Like all days that go on to shatter reality, September 11, 2001, started out deceptively innocent.
I woke up. I took a shower. I dressed for work. I turned on the news to see a live picture of the World Trade Center in New York City, with smoke billowing out of one of the towers. The caption said a plane struck it.
While that was terrible enough on its own, it wasn't until I got to work that I started to understand the full extent of what was going on. The scant handful of customers who came in all carried rumors of what was happening in the outside world. Some were true; others, mere hearsay. It felt like Armageddon was unfolding right before our eyes. I ran to the back room every break to check the television for the latest updates. It was an unreal nightmare; one which has never ended.

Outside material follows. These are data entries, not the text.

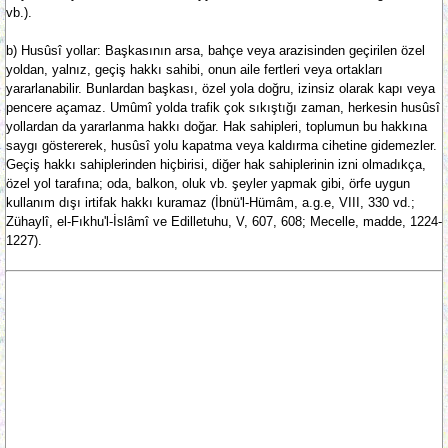
vb.).
b) Husûsî yollar: Başkasının arsa, bahçe veya arazisinden geçirilen özel
yoldan, yalnız, geçiş hakkı sahibi, onun aile fertleri veya ortakları
yararlanabilir. Bunlardan başkası, özel yola doğru, izinsiz olarak kapı veya
pencere açamaz. Umûmî yolda trafik çok sıkıştığı zaman, herkesin husûsî
yollardan da yararlanma hakkı doğar. Hak sahipleri, toplumun bu hakkına
saygı göstererek, husûsî yolu kapatma veya kaldırma cihetine gidemezler.
Geçiş hakkı sahiplerinden hiçbirisi, diğer hak sahiplerinin izni olmadıkça,
özel yol tarafına; oda, balkon, oluk vb. şeyler yapmak gibi, örfe uygun
kullanım dışı irtifak hakkı kuramaz (İbnü'l-Hümâm, a.g.e, VIII, 330 vd.;
Zühaylî, el-Fıkhu'l-İslâmî ve Edilletuhu, V, 607, 608; Mecelle, madde, 1224-
1227).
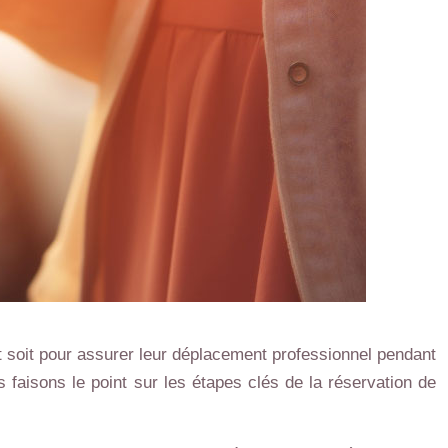
 soit pour assurer leur déplacement professionnel pendant
faisons le point sur les étapes clés de la réservation de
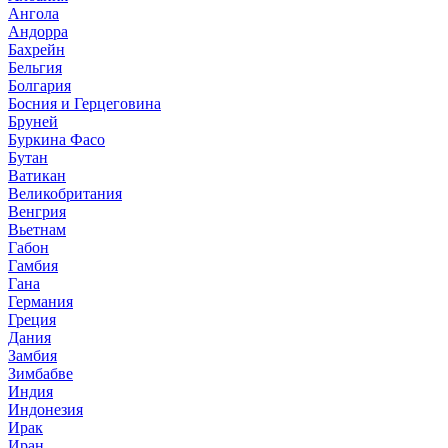
Ангола
Андорра
Бахрейн
Бельгия
Болгария
Босния и Герцеговина
Бруней
Буркина Фасо
Бутан
Ватикан
Великобритания
Венгрия
Вьетнам
Габон
Гамбия
Гана
Германия
Греция
Дания
Замбия
Зимбабве
Индия
Индонезия
Ирак
Иран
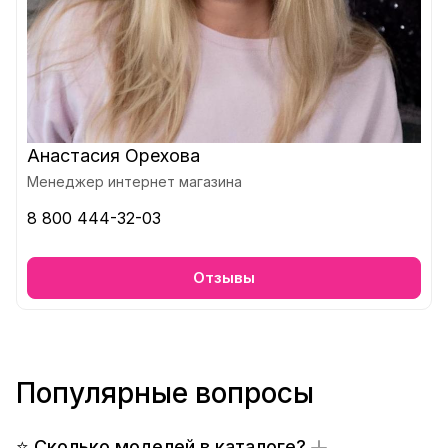
Анастасия Орехова
Менеджер интернет магазина
8 800 444-32-03
Отзывы
Популярные вопросы
⭐ Сколько моделей в каталоге?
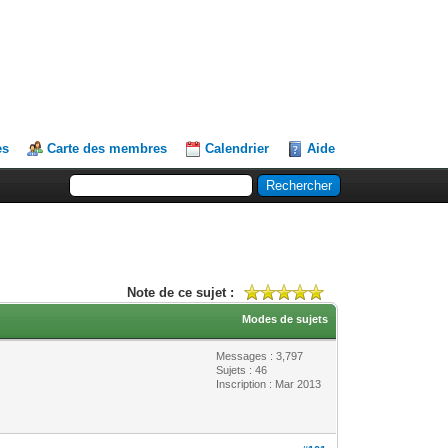
es
Carte des membres
Calendrier
Aide
Note de ce sujet :
Modes de sujets
Messages : 3,797
Sujets : 46
Inscription : Mar 2013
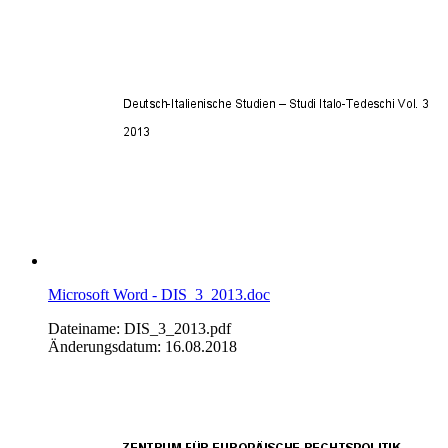
Microsoft Word - DIS_3_2013.doc
Dateiname: DIS_3_2013.pdf
Änderungsdatum: 16.08.2018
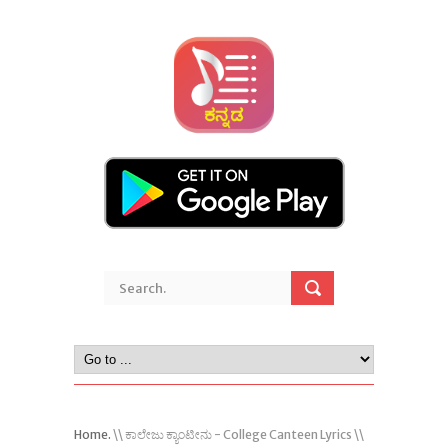
Home.
\\ ಕಾಲೇಜು ಕ್ಯಾಂಟೀನು - College Canteen Lyrics \\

At the time, I was dating a girl from the African country of Uganda. When I saw her, she hugged me and said words I will never forget, because they sent a chill down my spine: “Now it's here in your country.” Her family fled a military regime to find a better life here, only to discover terrorism had reached our shores as well. (In hindsight, dating 23-year-old me probably wasn’t her greatest life choice, either.)

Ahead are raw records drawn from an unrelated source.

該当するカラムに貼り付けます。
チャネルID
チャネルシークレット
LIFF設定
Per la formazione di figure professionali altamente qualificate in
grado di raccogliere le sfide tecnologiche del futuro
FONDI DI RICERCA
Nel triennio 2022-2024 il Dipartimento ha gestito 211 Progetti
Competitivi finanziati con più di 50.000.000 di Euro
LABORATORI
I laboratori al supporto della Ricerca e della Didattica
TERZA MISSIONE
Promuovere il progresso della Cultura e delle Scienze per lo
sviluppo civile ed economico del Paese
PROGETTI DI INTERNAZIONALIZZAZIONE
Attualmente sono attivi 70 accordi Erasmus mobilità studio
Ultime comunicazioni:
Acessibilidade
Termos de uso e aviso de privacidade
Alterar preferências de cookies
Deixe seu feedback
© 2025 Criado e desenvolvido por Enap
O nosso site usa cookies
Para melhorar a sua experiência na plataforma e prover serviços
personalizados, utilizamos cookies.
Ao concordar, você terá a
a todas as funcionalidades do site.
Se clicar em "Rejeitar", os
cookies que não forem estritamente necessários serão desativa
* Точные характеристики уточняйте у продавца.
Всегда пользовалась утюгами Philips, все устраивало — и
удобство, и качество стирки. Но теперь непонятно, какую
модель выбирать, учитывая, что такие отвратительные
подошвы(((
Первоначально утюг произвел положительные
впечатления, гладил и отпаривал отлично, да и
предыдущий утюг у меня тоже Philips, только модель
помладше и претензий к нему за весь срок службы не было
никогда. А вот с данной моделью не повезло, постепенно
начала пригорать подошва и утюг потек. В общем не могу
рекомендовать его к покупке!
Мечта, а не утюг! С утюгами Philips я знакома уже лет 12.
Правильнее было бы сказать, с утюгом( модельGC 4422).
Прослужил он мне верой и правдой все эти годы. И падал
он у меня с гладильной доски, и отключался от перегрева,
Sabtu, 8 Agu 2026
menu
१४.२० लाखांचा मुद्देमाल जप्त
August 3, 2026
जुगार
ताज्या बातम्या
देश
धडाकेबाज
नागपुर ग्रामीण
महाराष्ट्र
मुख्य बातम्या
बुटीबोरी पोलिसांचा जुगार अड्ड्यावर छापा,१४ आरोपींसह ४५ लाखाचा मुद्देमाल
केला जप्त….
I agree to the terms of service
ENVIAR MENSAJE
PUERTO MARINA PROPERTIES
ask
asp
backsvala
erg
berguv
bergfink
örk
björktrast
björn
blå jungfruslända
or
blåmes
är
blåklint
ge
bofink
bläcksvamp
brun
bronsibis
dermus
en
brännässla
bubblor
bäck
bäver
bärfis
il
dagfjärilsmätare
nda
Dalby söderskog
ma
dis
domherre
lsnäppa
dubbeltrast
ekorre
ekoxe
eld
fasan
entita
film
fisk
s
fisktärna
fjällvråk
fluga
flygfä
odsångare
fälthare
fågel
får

Every generation has a date that lives in infamy. For mine, it’s 9/11/01. It sounds strange now that I know so many people who weren't alive then… how do you explain to a younger person there was a day when everything seemed to fall silent? Smartphones weren't around back then. Social media was still in its infancy. All we had was 24-hour news coverage on literally every channel; including cable.

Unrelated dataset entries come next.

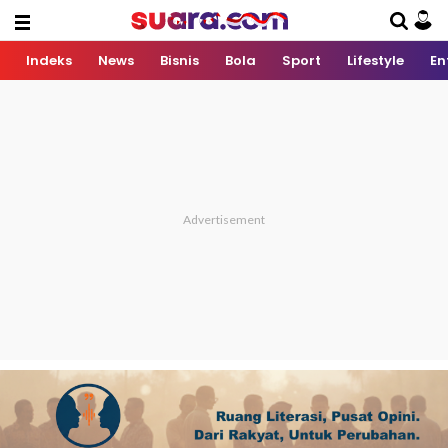
Indeks
News
Bisnis
Bola
Sport
Lifestyle
En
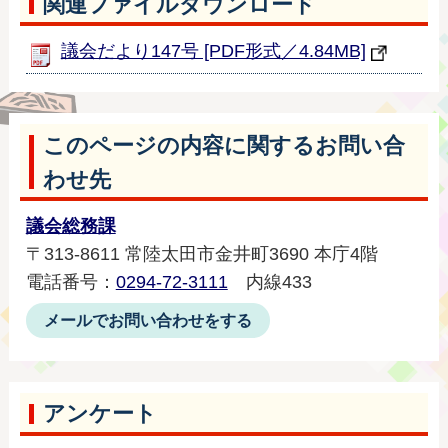
関連ファイルダウンロード
議会だより147号 [PDF形式／4.84MB]
このページの内容に関するお問い合
わせ先
議会総務課
〒313-8611 常陸太田市金井町3690 本庁4階
電話番号：
0294-72-3111
内線433
メールでお問い合わせをする
アンケート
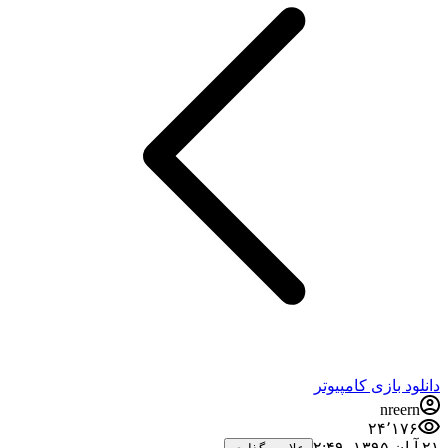
دانلود بازی کامپیوتر
nreern
۲۴٬۱۷۶
۲۱ آبان ۱۳۹۵،‏ ۲:۴۹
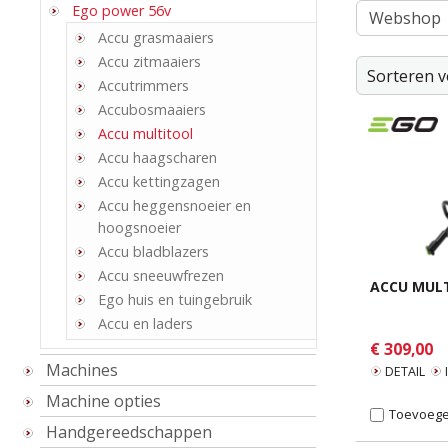
Ego power 56v
Webshop
Accu grasmaaiers
Accu zitmaaiers
Sorteren v
Accutrimmers
Accubosmaaiers
Accu multitool
Accu haagscharen
Accu kettingzagen
Accu heggensnoeier en
hoogsnoeier
Accu bladblazers
Accu sneeuwfrezen
ACCU MULT
Ego huis en tuingebruik
Accu en laders
€ 309,00
Machines
DETAIL
Machine opties
Toevoegen
Handgereedschappen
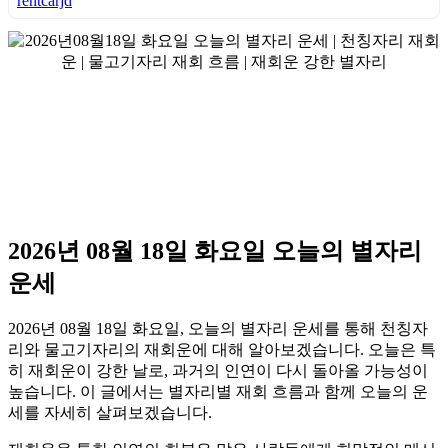
rentcarjd
2026년 08월 18일 화요일 오늘의 별자리
운세
2026년 08월 18일 화요일, 오늘의 별자리 운세를 통해 천칭자
리와 물고기자리의 재회운에 대해 알아보겠습니다. 오늘은 특
히 재회운이 강한 날로, 과거의 인연이 다시 돌아올 가능성이
높습니다. 이 글에서는 별자리별 재회 흐름과 함께 오늘의 운
세를 자세히 살펴보겠습니다.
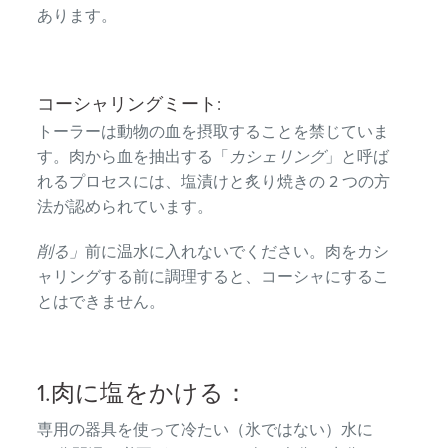
あります。
コーシャリングミート:
トーラーは動物の血を摂取することを禁じていま
す。肉から血を抽出する「
カシェリング
」と呼ば
れるプロセスには、塩漬けと炙り焼きの 2 つの方
法が認められています。
削る」
前に温水に入れないでください。肉をカシ
ャリングする前に調理すると、コーシャにするこ
とはできません。
1.肉に塩をかける：
専用の器具を使って冷たい（氷ではない）水に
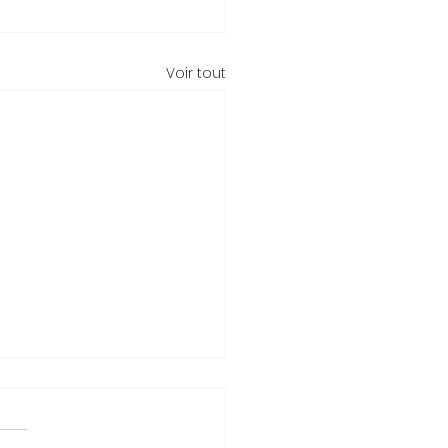
Voir tout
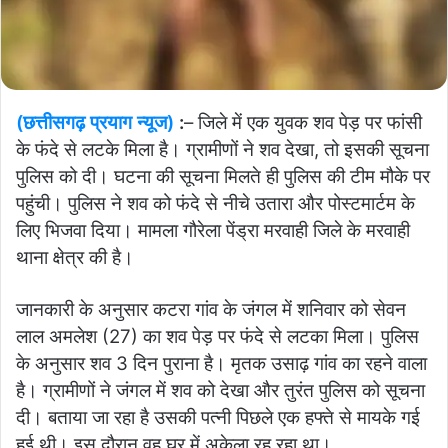
(छत्तीसगढ़ प्रयाग न्यूज)
:
– जिले में एक युवक शव पेड़ पर फांसी
के फंदे से लटके मिला है। ग्रामीणों ने शव देखा, तो इसकी सूचना
पुलिस को दी। घटना की सूचना मिलते ही पुलिस की टीम मौके पर
पहुंची। पुलिस ने शव को फंदे से नीचे उतारा और पोस्टमार्टम के
लिए भिजवा दिया। मामला गौरेला पेंड्रा मरवाही जिले के मरवाही
थाना क्षेत्र की है।
जानकारी के अनुसार कटरा गांव के जंगल में शनिवार को सेवन
लाल अमलेश (27) का शव पेड़ पर फंदे से लटका मिला। पुलिस
के अनुसार शव 3 दिन पुराना है। मृतक उसाढ़ गांव का रहने वाला
है। ग्रामीणों ने जंगल में शव को देखा और तुरंत पुलिस को सूचना
दी। बताया जा रहा है उसकी पत्नी पिछले एक हफ्ते से मायके गई
हुई थी। इस दौरान वह घर में अकेला रह रहा था।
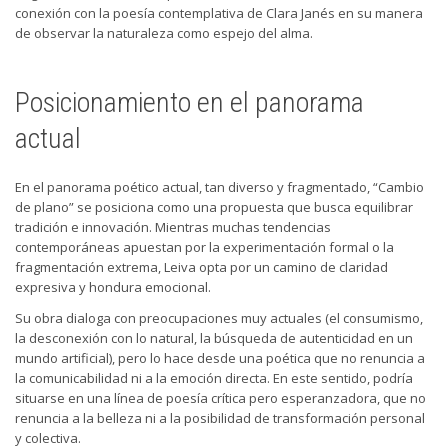
conexión con la poesía contemplativa de Clara Janés en su manera
de observar la naturaleza como espejo del alma.
Posicionamiento en el panorama
actual
En el panorama poético actual, tan diverso y fragmentado, “Cambio
de plano” se posiciona como una propuesta que busca equilibrar
tradición e innovación. Mientras muchas tendencias
contemporáneas apuestan por la experimentación formal o la
fragmentación extrema, Leiva opta por un camino de claridad
expresiva y hondura emocional.
Su obra dialoga con preocupaciones muy actuales (el consumismo,
la desconexión con lo natural, la búsqueda de autenticidad en un
mundo artificial), pero lo hace desde una poética que no renuncia a
la comunicabilidad ni a la emoción directa. En este sentido, podría
situarse en una línea de poesía crítica pero esperanzadora, que no
renuncia a la belleza ni a la posibilidad de transformación personal
y colectiva.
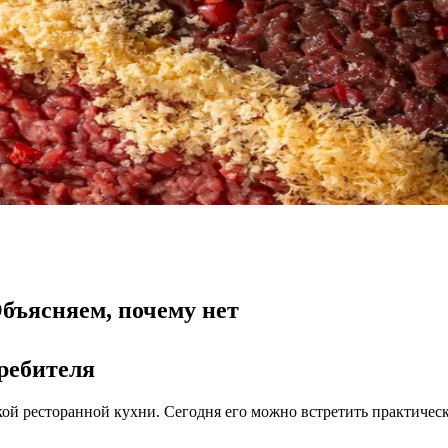
бъясняем, почему нет
ребителя
кой ресторанной кухни. Сегодня его можно встретить практичес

I lost much of my remaining childhood wonder and innocence that day. It has taken me a long time to get some of it back, but it has come at the expense of living largely in my own head. Granted, this is great for writing stories or imagining a better reality, but it isn’t so great for living here, in the real world.
That day and the day my sister died were two very potent days in the forging of me, as I now stand (well, sit) before you. I have resolved to be the best me, and to make the world in my immediate vicinity as beautiful and magical a place as I am able, because evil – real, actual evil – can change the world in a handful of seconds.
We need to shine as much light as we possibly can.